*** Begin section ***

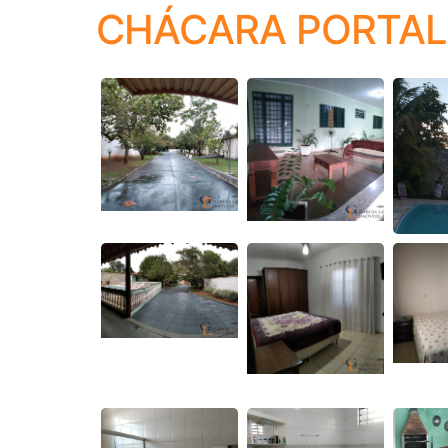
CHÁCARA PORTAL D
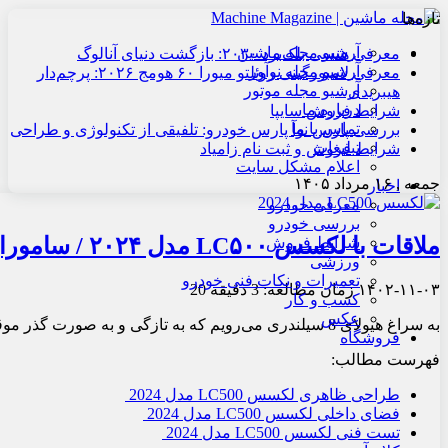
تازه‌ها
آرشیو مجله ماشین
معرفی هنسی بلک‌برد ۲۰۳۰: بازگشت دنیای آنالوگ
آرشیو مجله نوآور
معرفی لامبورگینی روئلتو میورا ۶۰ هومج ۲۰۲۶: پرچم‌دار
آرشیو مجله موتور
هیبریدی
درباره ما
شرایط فروش سایپا
تماس با ما
بررسی پارس نوآ پارس خودرو: تلفیقی از تکنولوژی و طراحی
تبلیغات
شرایط فروش و ثبت نام زامیاد
اعلام مشکل سایت
جمعه , ۱۶ مرداد ۱۴۰۵
اخبار
معرفی خودرو
بررسی خودرو
ملاقات با لکسس LC۵۰۰ مدل ۲۰۲۴ / سامورایی در وطن
شرایط فروش
ورزشی
تعمیرات و نکات فنی خودرو
۱۴۰۲-۱۱-۰۳
زمان مطالعه: 3 دقیقه
20
کسب و کار
عکس
به سراغ هیولای 8 سیلندری می‌رویم که به تازگی و به صورت گذر موقت وارد کشورمان شده است.
فروشگاه
فهرست مطالب:
طراحی ظاهری لکسس LC500 مدل 2024
فضای داخلی لکسس LC500 مدل 2024
تست فنی لکسس LC500 مدل 2024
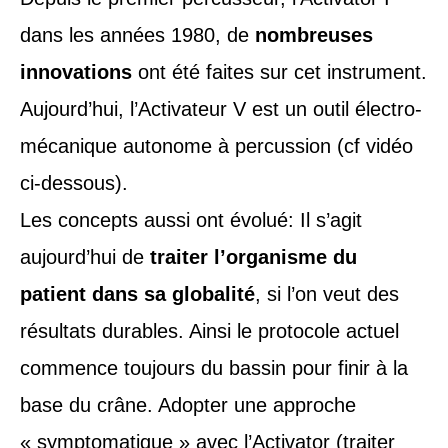
dans les années 1980, de
nombreuses
innovations
ont été faites sur cet instrument.
Aujourd’hui, l’Activateur V est un outil électro-
mécanique autonome à percussion
(cf vidéo
ci-dessous).
Les concepts aussi ont évolué: Il s’agit
aujourd’hui de
traiter l’organisme du
patient dans sa globalité
, si l’on veut des
résultats durables. Ainsi le protocole actuel
commence toujours du bassin pour finir à la
base du crâne. Adopter une approche
« symptomatique » avec l’Activator (traiter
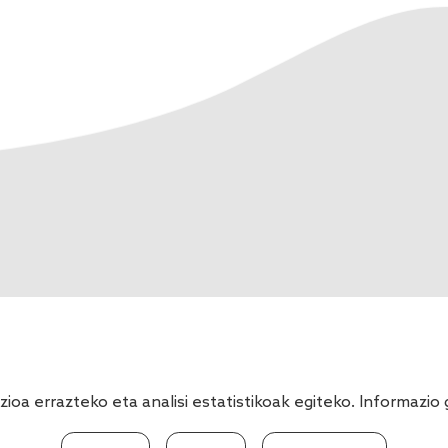
ioa errazteko eta analisi estatistikoak egiteko. Informazi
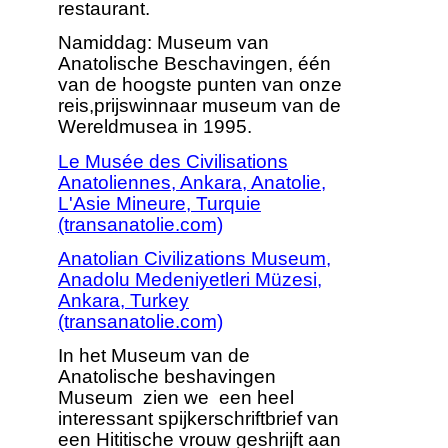
restaurant.
Namiddag: Museum van
Anatolische Beschavingen, één
van de hoogste punten van onze
reis,prijswinnaar museum van de
Wereldmusea in 1995.
Le Musée des Civilisations
Anatoliennes, Ankara, Anatolie,
L'Asie Mineure, Turquie
(transanatolie.com)
Anatolian Civilizations Museum,
Anadolu Medeniyetleri Müzesi,
Ankara, Turkey
(transanatolie.com)
In het Museum van de
Anatolische beshavingen
Museum zien we een heel
interessant spijkerschriftbrief van
een Hititische vrouw geshrijft aan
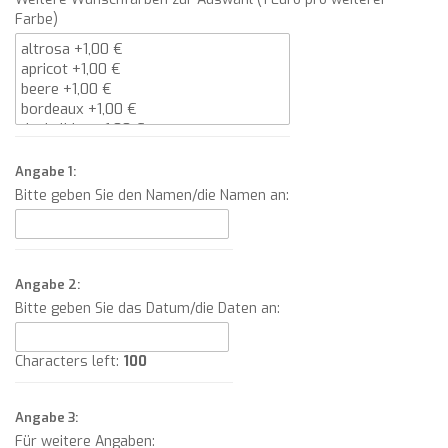
Farbe)
Angabe 1:
Bitte geben Sie den Namen/die Namen an:
Angabe 2:
Bitte geben Sie das Datum/die Daten an:
Characters left:
100
Angabe 3:
Für weitere Angaben:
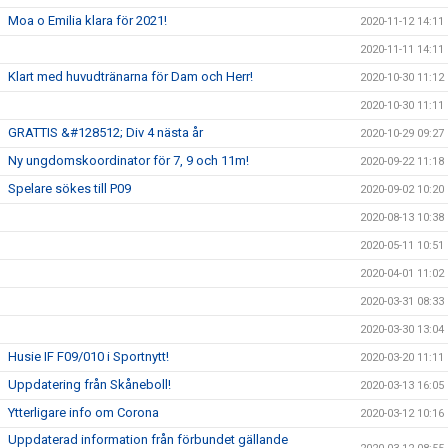
Moa o Emilia klara för 2021!
2020-11-12 14:11
2020-11-11 14:11
Klart med huvudtränarna för Dam och Herr!
2020-10-30 11:12
2020-10-30 11:11
GRATTIS &#128512; Div 4 nästa år
2020-10-29 09:27
Ny ungdomskoordinator för 7, 9 och 11m!
2020-09-22 11:18
Spelare sökes till P09
2020-09-02 10:20
2020-08-13 10:38
2020-05-11 10:51
2020-04-01 11:02
2020-03-31 08:33
2020-03-30 13:04
Husie IF F09/010 i Sportnytt!
2020-03-20 11:11
Uppdatering från Skåneboll!
2020-03-13 16:05
Ytterligare info om Corona
2020-03-12 10:16
Uppdaterad information från förbundet gällande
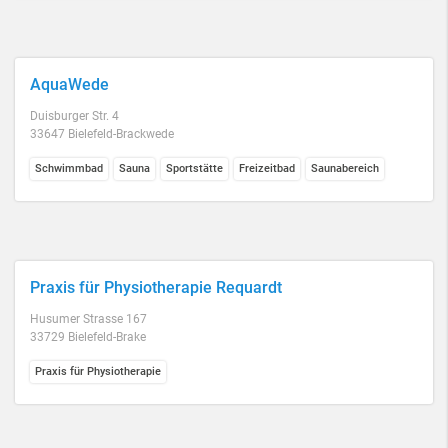
AquaWede
Duisburger Str. 4
33647 Bielefeld-Brackwede
Schwimmbad
Sauna
Sportstätte
Freizeitbad
Saunabereich
Praxis für Physiotherapie Requardt
Husumer Strasse 167
33729 Bielefeld-Brake
Praxis für Physiotherapie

*** End section ***

When you reach the line in the material above that holds "2020-10-30 11:11", begin reproducing lines exactly, and stop after the line that holds "Uppdatering från Skåneboll!".

2020-10-30 11:11
GRATTIS &#128512; Div 4 nästa år
2020-10-29 09:27
Ny ungdomskoordinator för 7, 9 och 11m!
2020-09-22 11:18
Spelare sökes till P09
2020-09-02 10:20
2020-08-13 10:38
2020-05-11 10:51
2020-04-01 11:02
2020-03-31 08:33
2020-03-30 13:04
Husie IF F09/010 i Sportnytt!
2020-03-20 11:11
Uppdatering från Skåneboll!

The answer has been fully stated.